Firms now store information in repositories like Zendesk for data, customer support and sales
While some lawyers were tech-savvy pre-COVID, the pandemic led to rapid growth in legal technology as it compelled the profession to automate its processes. With an upsurge in work from home and hybrid environments, AJ Shankar Everlaw founder and CEO, says the cloud-based eDiscovery and investigation platform saw soaring cloud-connected files, significant platform collaboration and a 250 per cent increase in audio-video discoverable data.
“In 2020, over 38,000 hours of audio/video files were transcribed compared to 2021 when 133,000 hours were transcribed.”
Everlaw released its 2021 review report which, revealed remote and hybrid work’s impact on audio-visual evidence, security measures and cloud solutions and uncovered eDiscovery trends the legal profession should expect in 2022.
The increase in audio-video data is unsurprising but meaningful and confirms that lawyers are communicating over videoconferences and phone calls which impacts discovery profoundly, Shankar says. This trend will increase in 2022 because people continue to work from home or other hybrid environments, he says.

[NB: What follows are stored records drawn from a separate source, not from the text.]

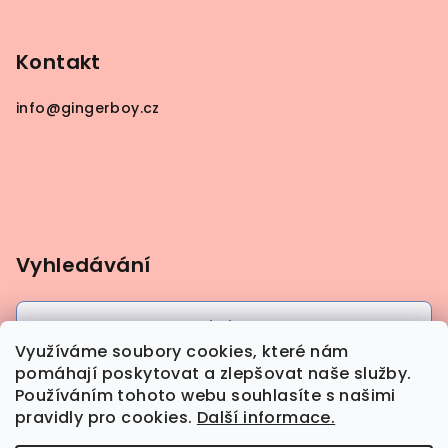
Kontakt
info
@
gingerboy.cz
Vyhledávání
Hledat
Využíváme soubory cookies, které nám
pomáhají poskytovat a zlepšovat naše služby.
Používáním tohoto webu souhlasíte s našimi
pravidly pro cookies.
Další informace.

In 2021, the legal profession saw an increase in cloud connectors such as Dropbox, Google Drive, and OneDrive. With lawyers getting more comfortable using the cloud as an efficient way to discover more scalable, secure and accessible data, Shankar says firms will continue to see a greater variety of eDiscovery which will lead to more intricate review periods. “Practitioners must adjust to different file types that are not always straight textual documents or emails.”
Compared to a decade ago, Shankar says law firms now store a vast amount of information in cloud repositories like Zendesk or GitHub for code, customer support responses and sales motions, and that trend continues to accelerate. “It is going to continue to increase significantly,” he says, “We’re going to see more data hosted and connecting directly from one cloud environment to the other.”
He says Everlaw has seen exponential growth because of the magnitude of people moving data to the cloud solutions, and 95 per cent of legal professionals who use the platform believe it is a feature of eDiscovery.
Shankar says that security is essential, and more alternative work arrangements and ransomware attacks motivate people to use cloud solutions. As a result, Everlaw saw heightened safety parameters and increased location whitelisting, meaning firms began limiting where people could access the platform to ensure a proper security position. Everlaw’s FedRAMP, SOC II, and ISO 27001 tools also protect businesses from cyber risk.
“It’s gratifying to see that folks are thinking about the security of their data,” Shankar says, “people are using those controls to secure the data, which is great for the industry.”
Everlaw saw a 2456 per cent average redaction increase in 2021 to protect client security and confidentiality, with 3095 in images, 632 in spreadsheets and 20 in metadata. Shankar says the platform provides automated redaction tools that increase lawyers’ ability to redact documents efficiently and recently released audio and video versions.
Remote and hybrid work also made a massive impact in platform collaboration with litigants communicating, distributing work assignments, reviewing, and sharing data, Shankar says. The pandemic accelerated unconventional job arrangements, and Everlaw saw a 35 per cent increase in messages as a demonstration of that shift.